We’re seeking a Technical Program Manager, Security & GRC to drive DeepScribe’s most critical cross-functional programs at the intersection of security, compliance, and engineering operations. You will be the primary driver of our security and compliance programs – owning execution, coordination, and technical follow-through across SOC 2, HIPAA, vendor risk, security reviews, and audit readiness. You will also support engineering effectiveness and operational excellence initiatives, helping improve how engineering teams respond to incidents, ship changes, and operate reliably at scale.
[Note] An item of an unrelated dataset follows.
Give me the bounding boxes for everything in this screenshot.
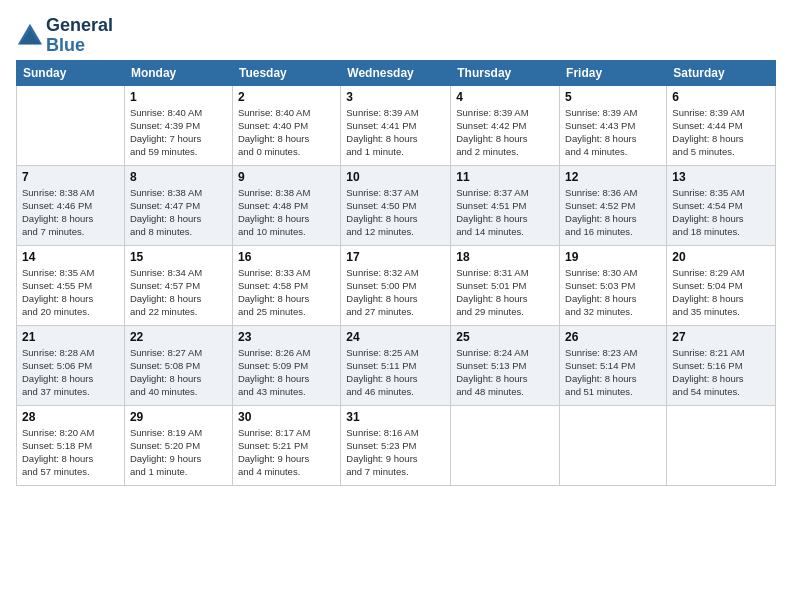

This is a hands-on TPM role for someone who thrives in ambiguity, enjoys working closely with engineers, and can translate regulatory and operational requirements into clear, executable programs.

Requirements

2+ years of experience as a Technical Program Manager, Security TPM, or similar role working closely with engineering teams
Experience driving security, compliance, or risk-related programs (e.g., SOC 2, HIPAA, ISO, HITRUST, FedRAMP, or equivalent)
Experience supporting healthcare, PHI, or regulated data environments
Strong ability to coordinate complex, cross-functional technical work across technical and non-technical stakeholders
Comfort operating in regulated environments and translating requirements into actionable plans
Excellent written and verbal communication skills, especially in technical and audit-adjacent contexts
Experience working with Vanta, or other compliance automation platforms.

Nice To Haves

Familiarity with incident response processes and operational reliability practices.
Experience supporting customer security reviews, RFPs, or enterprise sales motions.
Background working in lean, fast-growing engineering organizations.

Responsibilities

Own and drive execution of DeepScribe’s SOC 2, HIPAA, and other relevant compliance programs, partnering closely with Engineering, Legal, and People Ops.
Coordinate security reviews, risk assessments, and control validation across teams.
Lead the vendor security management program, including intake, reviews, remediation tracking, and ongoing monitoring.
Drive security improvement initiatives based on risk findings, audit outcomes, and incident learnings.
Manage the technical aspects of customer security reviews, including architecture explanations, control narratives, and evidence coordination.
Coordinate responses to RFPs, RFIs, and security questionnaires that require engineering input, ensuring accuracy, consistency, and timeliness.
Drive incident response and operational excellence initiatives, including retrospectives, follow-ups, and improvement tracking.
Coordinate deployment processes and launch management, ensuring readiness, communication, and rollback awareness.
Implement and maintain engineering best practices related to operational reliability, security, and change management.
Support cross-team technical initiatives that require coordination across multiple engineering squads.
Improve engineering documentation and knowledge sharing, particularly for operational and security-relevant workflows.
Help manage operational alerts and response processes, focusing on clarity, ownership, and continuous improvement.
Support additional cross-functional technical programs as assigned, particularly where security, risk, or operational rigor are involved.